• **Source material**
/---
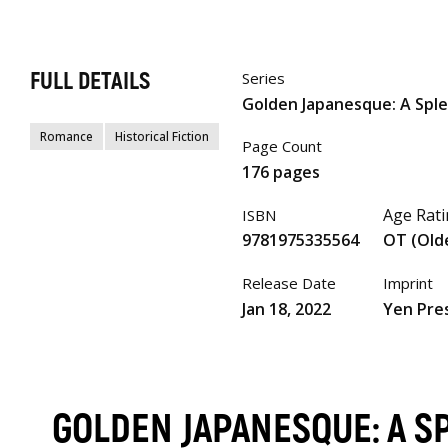
FULL DETAILS
Series
Golden Japanesque: A Sp
Romance
Historical Fiction
Page Count
176 pages
Age Rat
ISBN
9781975335564
OT (Old
Release Date
Imprint
Jan 18, 2022
Yen Pre
GOLDEN JAPANESQUE: A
\---
All lines from the one containing "Release Date" through the end of the data, and no others, are to be given again word for word.

• **Answer section**
Release Date
Imprint
Jan 18, 2022
Yen Pre
GOLDEN JAPANESQUE: A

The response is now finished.